A cybersecurity research team found potential malware embedded in versions of PDD Holdings Inc.'s Chinese shopping app Pinduoduo. The findings were shared with Bloomberg News, which reported that the malware found in the app could elevate its privileges to undermine user privacy and data security. The report came days after Google suspended the app from its Android app store and warned those with the app installed on their device to uninstall it.
The results, after testing a version of the app distributed through a local app store in China, show that an early version of the Pinduoduo app contains malware that exploits system software vulnerabilities to install backdoors and gain unauthorized access to user data and notifications.

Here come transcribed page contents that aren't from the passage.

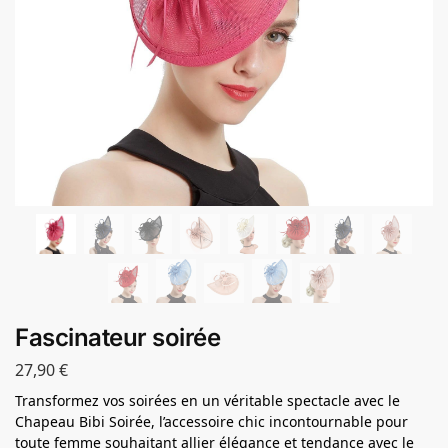
Fascinateur soirée
27,90
€
Transformez vos soirées en un véritable spectacle avec le
Chapeau Bibi Soirée, l’accessoire chic incontournable pour
toute femme souhaitant allier élégance et tendance avec le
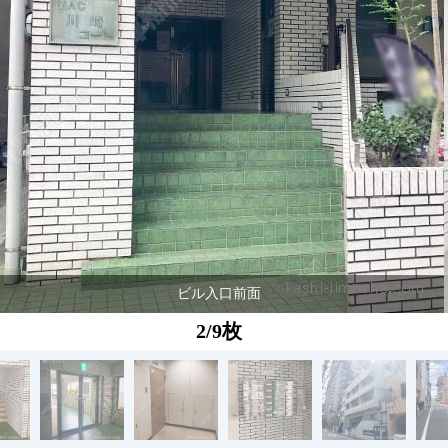
ビル入口前面
2/9枚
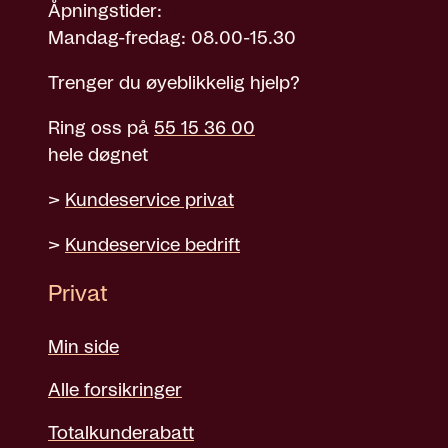
Åpningstider:
Mandag-fredag: 08.00-15.30
Trenger du øyeblikkelig hjelp?
Ring oss på
55 15 36 00
hele døgnet
>
Kundeservice privat
>
Kundeservice bedrift
Privat
Min side
Alle forsikringer
Totalkunderabatt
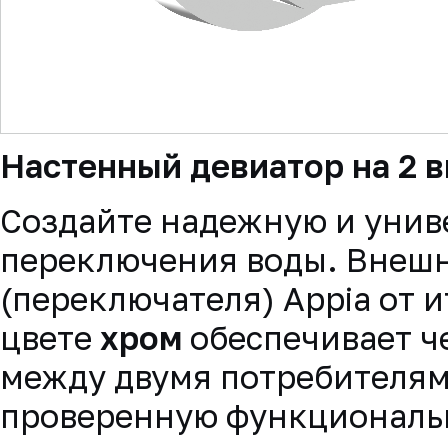
▼
Настенный девиатор на 2 в
Создайте надежную и унив
переключения воды. Внешн
(переключателя) Appia от 
цвете
хром
обеспечивает ч
между двумя потребителям
проверенную функциональн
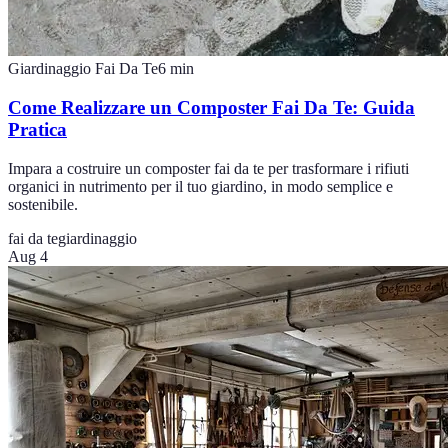
Giardinaggio Fai Da Te
6
min
Come Realizzare un Composter Fai Da Te: Guida
Pratica
Impara a costruire un composter fai da te per trasformare i rifiuti
organici in nutrimento per il tuo giardino, in modo semplice e
sostenibile.
fai da te
giardinaggio
Aug 4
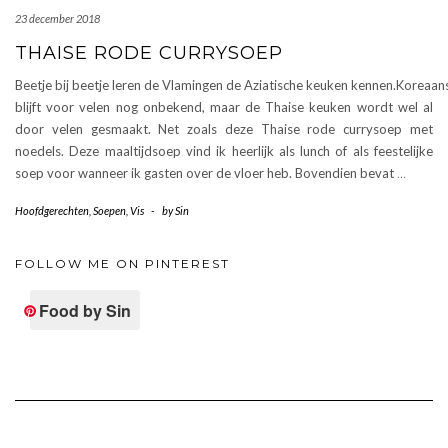
23 december 2018
THAISE RODE CURRYSOEP
Beetje bij beetje leren de Vlamingen de Aziatische keuken kennen.Koreaan
blijft voor velen nog onbekend, maar de Thaise keuken wordt wel al
door velen gesmaakt. Net zoals deze Thaise rode currysoep met
noedels. Deze maaltijdsoep vind ik heerlijk als lunch of als feestelijke
soep voor wanneer ik gasten over de vloer heb. Bovendien bevat
…
Hoofdgerechten
,
Soepen
,
Vis
-
by
Sin
FOLLOW ME ON PINTEREST
Food by Sin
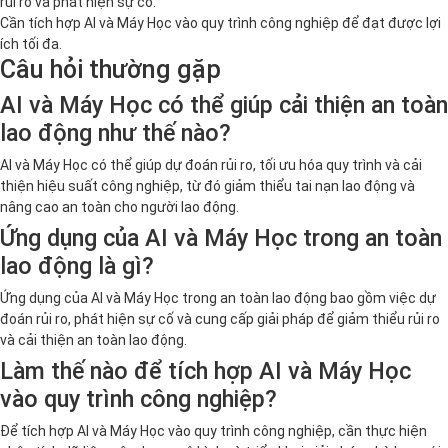
rủi ro và phát hiện sự cố.
Cần tích hợp AI và Máy Học vào quy trình công nghiệp để đạt được lợi
ích tối đa.
Câu hỏi thường gặp
AI và Máy Học có thể giúp cải thiện an toàn
lao động như thế nào?
AI và Máy Học có thể giúp dự đoán rủi ro, tối ưu hóa quy trình và cải
thiện hiệu suất công nghiệp, từ đó giảm thiểu tai nạn lao động và
nâng cao an toàn cho người lao động.
Ứng dụng của AI và Máy Học trong an toàn
lao động là gì?
Ứng dụng của AI và Máy Học trong an toàn lao động bao gồm việc dự
đoán rủi ro, phát hiện sự cố và cung cấp giải pháp để giảm thiểu rủi ro
và cải thiện an toàn lao động.
Làm thế nào để tích hợp AI và Máy Học
vào quy trình công nghiệp?
Để tích hợp AI và Máy Học vào quy trình công nghiệp, cần thực hiện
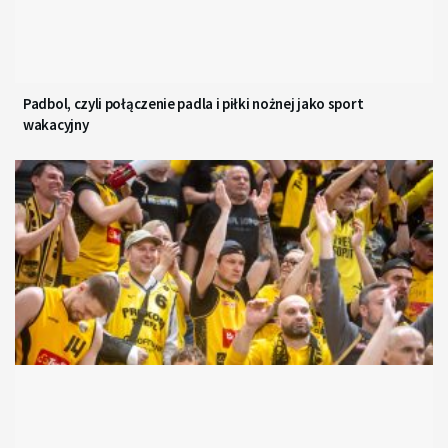
Padbol, czyli połączenie padla i piłki nożnej jako sport
wakacyjny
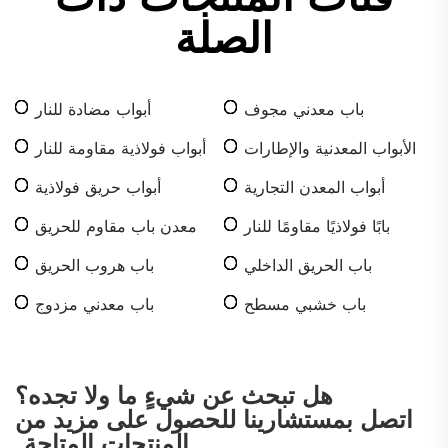
الصلة
باب معدني مجوف
أبواب مضادة للنار
الأبواب المعدنية والإطارات
أبواب فولاذية مقاومة للنار
أبواب المعدن التجارية
أبواب حريق فولاذية
بابًا فولاذيًا مقاومًا للنار
معدن باب مقاوم للحريق
باب الحريق الداخلي
باب هروب الحريق
باب خشبي مسطح
باب معدني مزدوج
هل تبحث عن شيءٍ ما ولا تجده؟
اتصل بمستشارينا للحصول على مزيد من
المنتجات المتاحة.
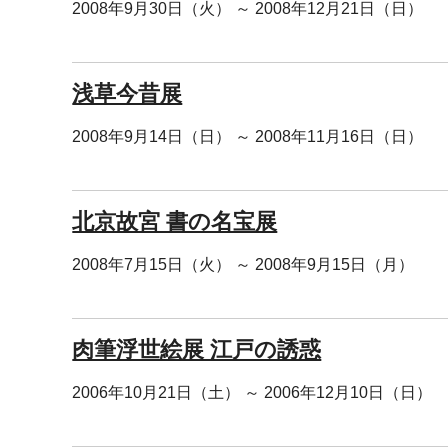
2008年9月30日（火） ～ 2008年12月21日（日）
浅草今昔展
2008年9月14日（日） ～ 2008年11月16日（日）
北京故宮 書の名宝展
2008年7月15日（火） ～ 2008年9月15日（月）
肉筆浮世絵展 江戸の誘惑
2006年10月21日（土） ～ 2006年12月10日（日）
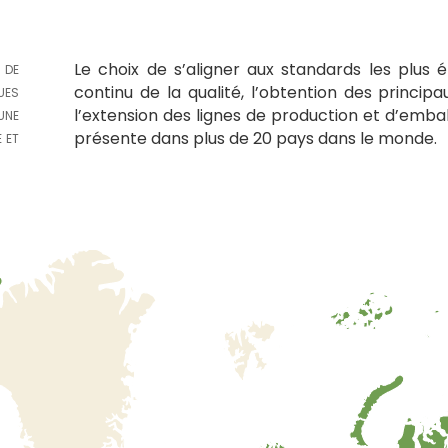
Le choix de s’aligner aux standards les plus 
 DE
continu de la qualité, l’obtention des principa
UES
l’extension des lignes de production et d’emba
UNE
présente dans plus de 20 pays dans le monde.
 ET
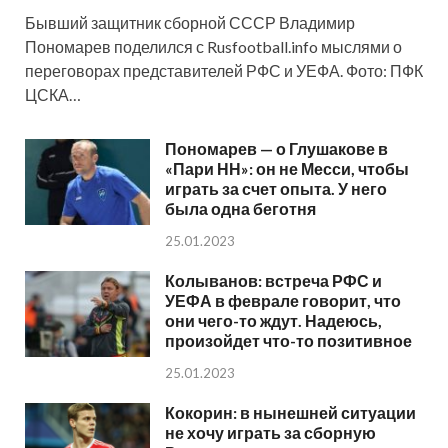
Бывший защитник сборной СССР Владимир
Пономарев поделился с Rusfootball.info мыслями о
переговорах представителей РФС и УЕФА. Фото: ПФК
ЦСКА…
Пономарев — о Глушакове в
«Пари НН»: он не Месси, чтобы
играть за счет опыта. У него
была одна беготня
25.01.2023
Колыванов: встреча РФС и
УЕФА в феврале говорит, что
они чего-то ждут. Надеюсь,
произойдет что-то позитивное
25.01.2023
Кокорин: в нынешней ситуации
не хочу играть за сборную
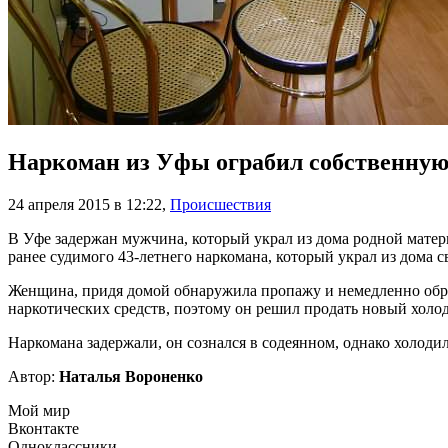
Наркоман из Уфы ограбил собственную
24 апреля 2015 в 12:22
,
Происшествия
В Уфе задержан мужчина, который украл из дома родной матер
ранее судимого 43-летнего наркомана, который украл из дома с
Женщина, придя домой обнаружила пропажу и немедленно обрат
наркотических средств, поэтому он решил продать новый холод
Наркомана задержали, он сознался в содеянном, однако холодил
Автор:
Наталья Вороненко
Мой мир
Вконтакте
Одноклассники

The security researcher, confirmed the report, saying, "Some versions of the Pinduoduo app contained malicious code that exploited known Android vulnerabilities to escalate privileges, download and execute additional malicious modules, some of which also gained access to users' notifications and files."
PDD Holding denied claims that its app contained malicious code as it vies for market share in China's hotly contested e-commerce sector, led by Alibaba Group Holding Ltd. and JC.com Inc. There is speculation that PDD's other app, Temu, which sells everything from clothes to kitchenware, could face scrutiny in the United States, where it operates its services. The US security agency has already warned security officials, government employees and others who hold important government positions to uninstall TikTok, another well-known social platform from China that was found to have security threats. Unfortunately, Google's warning was visible to users of its mobile service, which does not operate in China.